The power of the purse of Congress is the check and balance of the Executive. In my understanding, it is the greater power than the law-making responsibility of Congress. Approving or rejecting the national budget, or parts thereof, is where the rubber hits the ground, is where hard ball is played. The Executive needs a budget that can make it achieve its goals. The Legislative needs to review programs and projects that are rolled out in designated districts where its members are its representatives. No matter what, and place your bets, ladies and gentlemen, discussions and debate will end up with each side finally agreeing to a compromise.
Yes, there are measures that can be taken to ensure greater transparency – if the people are interested enough to monitor or participate. And if majority blocs in the House of Representatives and the Senate have a meeting of the minds with the President, Congress will approve what the Executive proposes, with some compromise reached, of course. And the Supreme Court will run out of reasons to call Executive-Legislative agreements as unconstitutional.
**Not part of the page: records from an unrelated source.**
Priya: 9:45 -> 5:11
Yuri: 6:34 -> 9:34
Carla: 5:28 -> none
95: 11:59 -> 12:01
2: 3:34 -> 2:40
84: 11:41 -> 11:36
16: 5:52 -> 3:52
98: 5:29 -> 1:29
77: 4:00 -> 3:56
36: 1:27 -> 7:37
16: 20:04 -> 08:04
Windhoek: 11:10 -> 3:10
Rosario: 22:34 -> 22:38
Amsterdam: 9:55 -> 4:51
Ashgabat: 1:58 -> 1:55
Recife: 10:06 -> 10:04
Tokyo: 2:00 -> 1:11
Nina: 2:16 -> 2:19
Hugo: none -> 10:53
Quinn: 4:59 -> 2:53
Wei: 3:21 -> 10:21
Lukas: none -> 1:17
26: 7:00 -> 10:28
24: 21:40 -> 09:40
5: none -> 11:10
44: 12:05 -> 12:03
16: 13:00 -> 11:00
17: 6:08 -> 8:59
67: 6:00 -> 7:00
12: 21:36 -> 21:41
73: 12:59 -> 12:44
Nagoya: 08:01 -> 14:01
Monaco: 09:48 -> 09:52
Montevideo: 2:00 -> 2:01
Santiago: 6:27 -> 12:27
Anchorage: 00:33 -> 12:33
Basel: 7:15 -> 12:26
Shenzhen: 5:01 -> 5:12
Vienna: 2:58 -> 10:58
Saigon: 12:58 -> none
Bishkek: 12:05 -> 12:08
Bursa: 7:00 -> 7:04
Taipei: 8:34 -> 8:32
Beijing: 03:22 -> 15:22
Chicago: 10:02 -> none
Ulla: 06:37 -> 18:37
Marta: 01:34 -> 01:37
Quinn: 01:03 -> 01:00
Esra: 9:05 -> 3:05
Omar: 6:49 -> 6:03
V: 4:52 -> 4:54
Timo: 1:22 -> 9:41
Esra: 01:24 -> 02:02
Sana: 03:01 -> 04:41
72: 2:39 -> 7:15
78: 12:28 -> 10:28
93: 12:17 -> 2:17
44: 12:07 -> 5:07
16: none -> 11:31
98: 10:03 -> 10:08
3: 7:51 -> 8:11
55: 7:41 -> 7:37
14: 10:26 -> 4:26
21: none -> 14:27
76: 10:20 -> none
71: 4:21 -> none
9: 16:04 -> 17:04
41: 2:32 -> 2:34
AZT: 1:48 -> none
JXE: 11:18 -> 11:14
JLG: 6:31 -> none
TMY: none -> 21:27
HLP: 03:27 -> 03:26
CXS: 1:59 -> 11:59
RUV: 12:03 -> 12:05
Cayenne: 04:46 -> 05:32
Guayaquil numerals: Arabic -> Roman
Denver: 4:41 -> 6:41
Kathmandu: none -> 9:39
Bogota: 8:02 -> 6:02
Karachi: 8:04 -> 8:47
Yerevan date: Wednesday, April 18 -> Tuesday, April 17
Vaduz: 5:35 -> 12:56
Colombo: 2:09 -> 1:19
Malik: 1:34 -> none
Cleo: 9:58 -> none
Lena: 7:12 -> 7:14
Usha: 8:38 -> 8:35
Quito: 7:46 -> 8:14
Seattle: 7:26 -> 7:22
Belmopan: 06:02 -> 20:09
In the end, the final and sustainable answer to what citizens fear— that elected and appointive officials will steal the people’s money – is to elect and appoint honest public servants. In a democracy, governance is by representation, the few who are elected govern the many who elected them. But the people retain its superior power when it represents itself.
What connects Typhoon Yolanda and the PDAF? The poor, the poor who always die when there is a natural calamity, the poor who elect our public officials and then are used by them. Our poor, in the tens of millions, are the common denominator of political typhoons or Yolanda hurricanes.
A representative government follows the majority and the poor comprise the majority in our nation. If we want change, the good change, we have to raise the poor out of poverty and their vulnerability to manipulation. It is not about giving them lectures about voting wisely, or good governance. It is about giving them back dignity, it is about giving them security, it is about giving them opportunity.
We cannot keep feeding our poor to calamities, just as we cannot keep feeding our poor to corrupt politicians. But that is what will continue to happen unless we give our poor the value we give to ourselves and our families.
That is the story of Typhoon Yolanda, that is the story of the PDAF, that at its core is the story of poverty. If we do not know that, and if we do not break that, then tens of thousands more will die as climate change disturbs the earth, and the PDAF will persist with a new name, or with no name.